━━━━━ Dataset excerpts ━━━━━

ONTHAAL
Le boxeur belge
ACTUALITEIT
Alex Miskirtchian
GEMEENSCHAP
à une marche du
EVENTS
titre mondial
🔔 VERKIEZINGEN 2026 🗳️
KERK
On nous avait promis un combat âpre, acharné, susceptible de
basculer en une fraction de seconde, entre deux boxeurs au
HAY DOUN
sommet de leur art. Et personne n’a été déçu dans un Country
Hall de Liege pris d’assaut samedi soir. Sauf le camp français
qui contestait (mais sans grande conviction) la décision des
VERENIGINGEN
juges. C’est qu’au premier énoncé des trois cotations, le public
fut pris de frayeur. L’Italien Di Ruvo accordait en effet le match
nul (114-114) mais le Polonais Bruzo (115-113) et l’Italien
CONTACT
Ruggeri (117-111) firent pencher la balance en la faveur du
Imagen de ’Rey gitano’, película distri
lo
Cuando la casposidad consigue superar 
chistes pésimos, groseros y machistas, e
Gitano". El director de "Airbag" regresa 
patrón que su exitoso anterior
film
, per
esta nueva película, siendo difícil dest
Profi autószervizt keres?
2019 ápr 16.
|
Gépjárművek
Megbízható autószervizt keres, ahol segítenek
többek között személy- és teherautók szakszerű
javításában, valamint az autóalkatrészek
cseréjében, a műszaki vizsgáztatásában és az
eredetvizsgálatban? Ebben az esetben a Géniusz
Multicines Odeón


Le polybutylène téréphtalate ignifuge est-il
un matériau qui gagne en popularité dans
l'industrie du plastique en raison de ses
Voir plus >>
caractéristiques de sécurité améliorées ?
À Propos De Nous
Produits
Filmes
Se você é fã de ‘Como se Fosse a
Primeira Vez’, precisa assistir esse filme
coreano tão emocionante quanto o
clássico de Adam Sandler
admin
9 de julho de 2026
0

━━━━━

[Aim of the exercise]: Word for word, copy out all the data given above.

[Output for this task]:
ONTHAAL
Le boxeur belge
ACTUALITEIT
Alex Miskirtchian
GEMEENSCHAP
à une marche du
EVENTS
titre mondial
🔔 VERKIEZINGEN 2026 🗳️
KERK
On nous avait promis un combat âpre, acharné, susceptible de
basculer en une fraction de seconde, entre deux boxeurs au
HAY DOUN
sommet de leur art. Et personne n’a été déçu dans un Country
Hall de Liege pris d’assaut samedi soir. Sauf le camp français
qui contestait (mais sans grande conviction) la décision des
VERENIGINGEN
juges. C’est qu’au premier énoncé des trois cotations, le public
fut pris de frayeur. L’Italien Di Ruvo accordait en effet le match
nul (114-114) mais le Polonais Bruzo (115-113) et l’Italien
CONTACT
Ruggeri (117-111) firent pencher la balance en la faveur du
Imagen de ’Rey gitano’, película distri
lo
Cuando la casposidad consigue superar 
chistes pésimos, groseros y machistas, e
Gitano". El director de "Airbag" regresa 
patrón que su exitoso anterior
film
, per
esta nueva película, siendo difícil dest
Profi autószervizt keres?
2019 ápr 16.
|
Gépjárművek
Megbízható autószervizt keres, ahol segítenek
többek között személy- és teherautók szakszerű
javításában, valamint az autóalkatrészek
cseréjében, a műszaki vizsgáztatásában és az
eredetvizsgálatban? Ebben az esetben a Géniusz
Multicines Odeón


Le polybutylène téréphtalate ignifuge est-il
un matériau qui gagne en popularité dans
l'industrie du plastique en raison de ses
Voir plus >>
caractéristiques de sécurité améliorées ?
À Propos De Nous
Produits
Filmes
Se você é fã de ‘Como se Fosse a
Primeira Vez’, precisa assistir esse filme
coreano tão emocionante quanto o
clássico de Adam Sandler
admin
9 de julho de 2026
0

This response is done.